Hi all, I am looking into purchasing my first 'proper' suit. As you can no doubt tell from the title, I have red hair. I was wondering if there is any advice you could give as to what to look for/avoid. I am aware that the norm for a business suit is navy or grey, but with my hair and fair skin is there anything that would suit well or look particularly bad? I'm pretty tall with a thin frame so should I also look out for fit and what options are there out there for that? I haven't got a load of money so I am primarily looking at the company 'SuitSupply' (As recommended by a friend) or around the £250 - £300 mark.

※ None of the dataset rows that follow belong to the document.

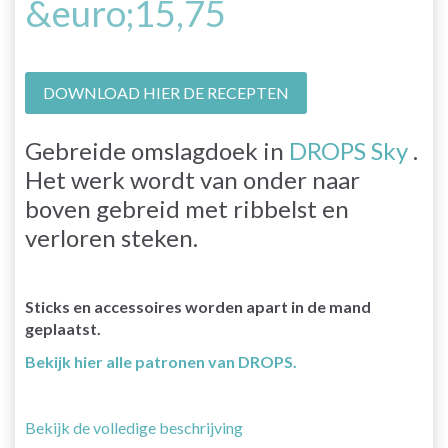
&euro;15,75
DOWNLOAD HIER DE RECEPTEN
Gebreide omslagdoek in
DROPS Sky
.
Het werk wordt van onder naar
boven gebreid met ribbelst en
verloren steken.
Sticks en accessoires worden apart in de mand
geplaatst.
Bekijk hier alle patronen van DROPS.
Bekijk de volledige beschrijving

Any advice would be great,

M.


----------



## SG_67 (Mar 22, 2014)

I wouldn't worry about the navy or gray. Either is fine.


----------



## ytc (Mar 20, 2012)

Who cares? Ginger here, wear pretty much everything except yellow and orange.


----------



## CLTesquire (Jul 23, 2010)

Opt for a suit with soul...since the rumor is that gingers don't have one. :biggrin:

But seriously, grey or navy can't be beat.


----------



## Spex (Nov 25, 2012)

I'll echo the above, but add that you likely want to avoid black and I feel that a mid grey may work better than a charcoal grey...but that's splitting hairs, really.


----------



## Tim Correll (Jul 18, 2005)

ytc said:


> Who cares? Ginger here, wear pretty much everything except yellow and orange.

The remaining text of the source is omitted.